2. But I have three precious things which I prize and hold fast. The first is gentleness; the second is economy; and the third is shrinking from taking precedence of others.
3. With that gentleness I can be bold; with that economy I can be liberal; shrinking from taking precedence of others, I can become a vessel of the highest honour. Now-a-days they give up gentleness and are all for being bold; economy, and are all for being liberal; the hindmost place, and seek only to be foremost;—(of all which the end is) death.
4. Gentleness is sure to be victorious even in battle, and firmly to maintain its ground.
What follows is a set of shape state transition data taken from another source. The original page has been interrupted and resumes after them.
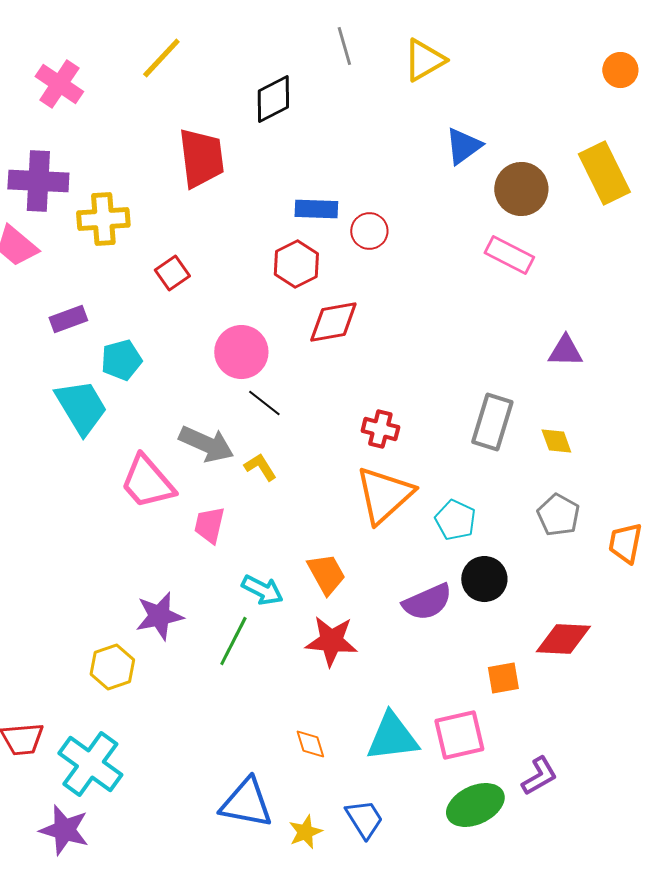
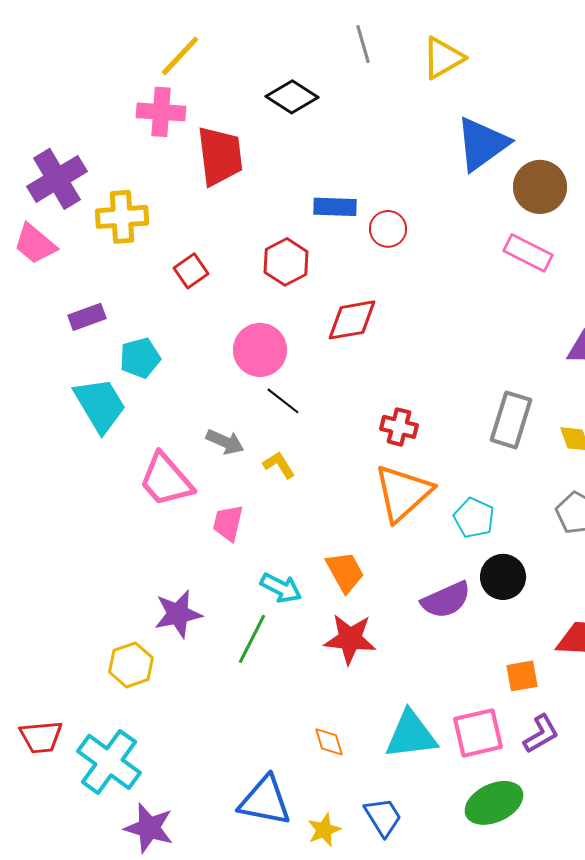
pink cross: (59, 84) -> (161, 112), moved, turned -30
black diamond: (273, 99) -> (292, 97), turned 60
blue triangle: (463, 146) -> (482, 144), size x1.5
purple cross: (38, 181) -> (57, 179), turned -34
red hexagon: (296, 264) -> (286, 262), moved
gray arrow: (206, 444) -> (225, 442), size x0.7
purple L-shape: (539, 776) -> (541, 734), moved
purple star: (64, 830) -> (149, 828), moved

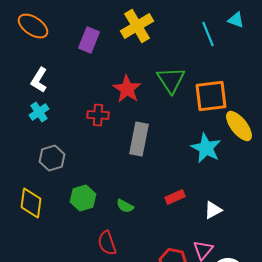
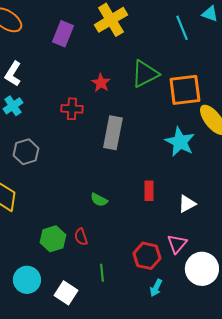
green triangle: (171, 80) -> (145, 74), turned 36
red star: (127, 89) -> (101, 83), size x0.7
red rectangle: (175, 197) -> (149, 191), turned -66
green hexagon: (83, 198) -> (53, 239), moved
red semicircle: (107, 243) -> (81, 237), size x0.7

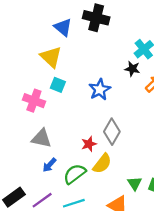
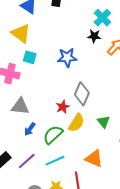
blue star: (100, 90) -> (67, 58), turned 30
green triangle: (135, 183) -> (104, 122), moved

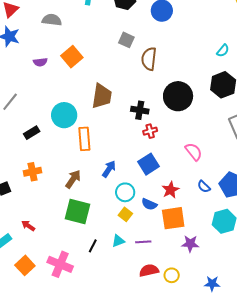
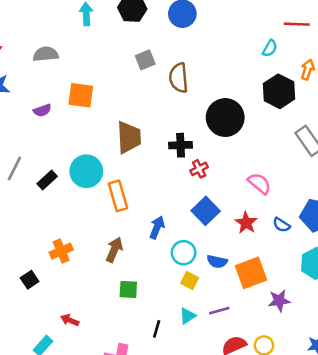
gray square: (126, 40) -> (145, 60), turned -35
orange square: (72, 57) -> (81, 95), turned -30
black rectangle: (32, 133) -> (47, 180), moved
red star: (170, 190) -> (246, 223), moved
green square: (77, 212) -> (128, 289), size x0.6

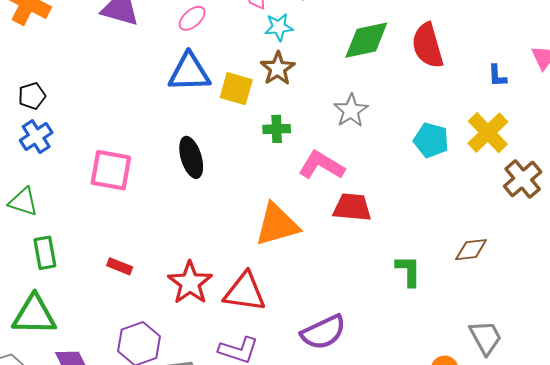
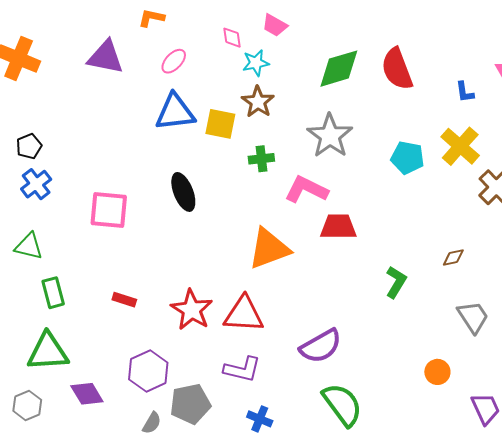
gray star: (351, 111) -> (330, 136), size x1.4
brown diamond: (471, 250) -> (453, 257), size x0.7
green L-shape: (408, 271) -> (396, 282), turned 36
gray trapezoid: (486, 338) -> (473, 317), moved

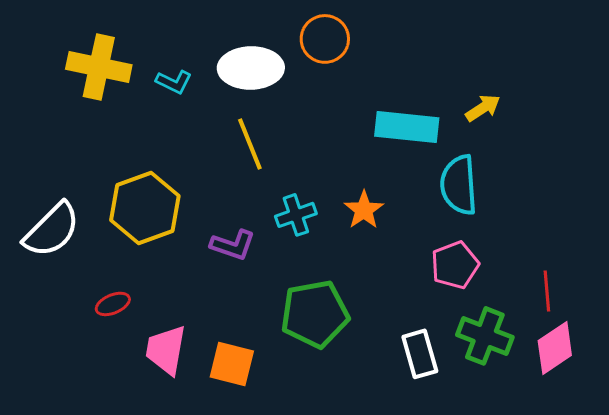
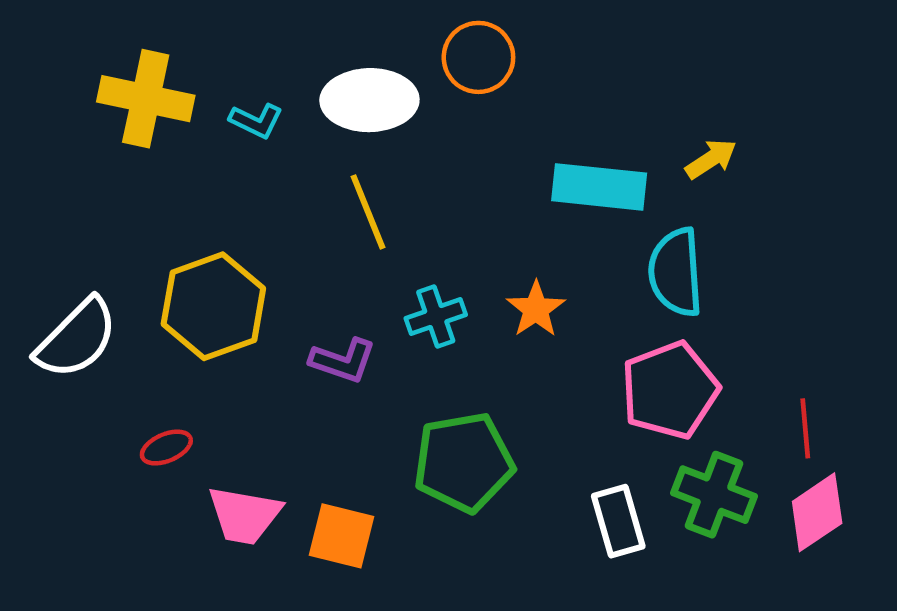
pink pentagon: (455, 265) -> (670, 390), size x1.4
pink trapezoid: (166, 350) -> (244, 515), turned -90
Heaven will save its possessor, by his (very) gentleness protecting him.
三寶, 'The Three Precious Things.' This title is taken from par. 2, and suggests to us how the early framer of these titles intended to express by them the subject-matter of their several chapters. The three things are the three distinguishing qualities of the possessor of the Dào, the three great moral qualities appearing in its followers, the qualities, we may venture to say, of the Dào itself. The same phrase is now the common designation of Buddhism in China,—the Tri-ratna or Ratna-traya, 'the Precious Buddha,' 'the precious Law,' and 'the Precious Priesthood (or rather Monkhood) or Church;' appearing also in the 'Tri-śaraṇa,' or 'formula of the Three Refuges,' what Dr. Eitel calls 'the most primitive formula fidei of the early Buddhists, introduced before Southern and Northern Buddhism separated.' I will not introduce the question of whether Buddhism borrowed this designation from Daoism, after its entrance into China. It is in Buddhism the formula of a peculiar Church or Religion; in Daoism a rule for the character, or the conduct which the Dào demands from all men. 'My Dào' in par. 1 is the reading of Wáng Bì; Héshàng Gōng's text is simply 我. Wáng Bì's reading is now generally adopted.
The concluding sentiment of the chapter is equivalent to the saying of Mencius (VII, ii, IV, 2), 'If the ruler of a state love benevolence, he will have no enemy under heaven.' 'Heaven' is equivalent to 'the Dào,' the course of events,—Providence, as we should say.